Records drawn from a dataset
★ ★ ★

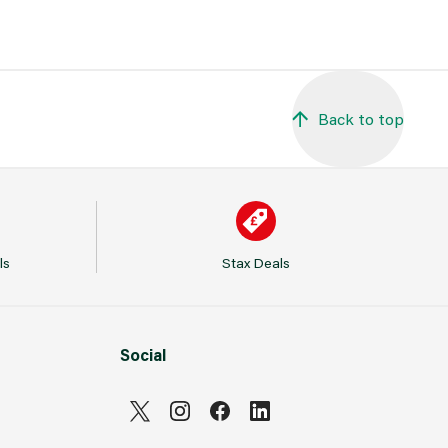
Back to top
ls
Stax Deals
Social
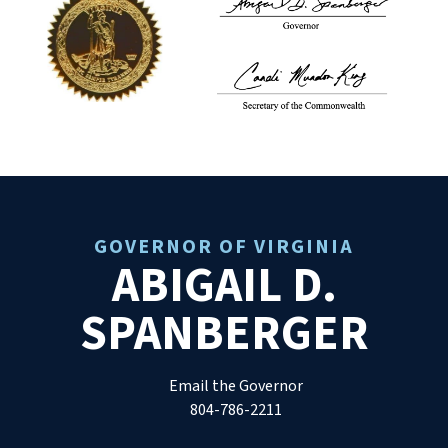
GOVERNOR OF VIRGINIA
ABIGAIL D.
SPANBERGER
Email the Governor
804-786-2211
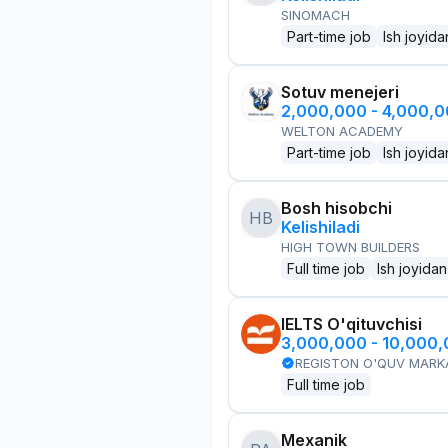
SINOMACH
Part-time job
Ish joyida
Sotuv menejeri
2,000,000 - 4,000,
WELTON ACADEMY
Part-time job
Ish joyida
Bosh hisobchi
HB
Kelishiladi
HIGH TOWN BUILDERS
Full time job
Ish joyidan
IELTS O'qituvchisi
3,000,000 - 10,000
REGISTON O'QUV MARK
Full time job
Mexanik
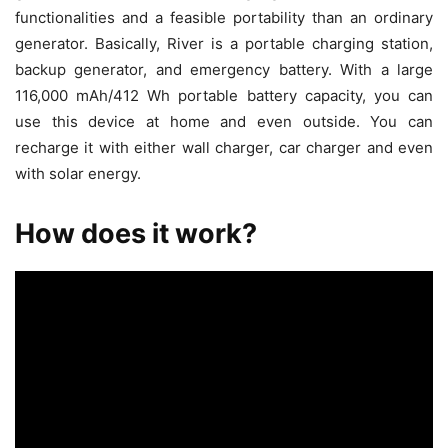
functionalities and a feasible portability than an ordinary
generator. Basically, River is a portable charging station,
backup generator, and emergency battery. With a large
116,000 mAh/412 Wh portable battery capacity, you can
use this device at home and even outside. You can
recharge it with either wall charger, car charger and even
with solar energy.
How does it work?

★ ★ ★

### Work to be completed
Starting with the line that contains "use this device", return each line through the last one of the data above, exactly as written and nothing more.

### Exercise result
use this device at home and even outside. You can
recharge it with either wall charger, car charger and even
with solar energy.
How does it work?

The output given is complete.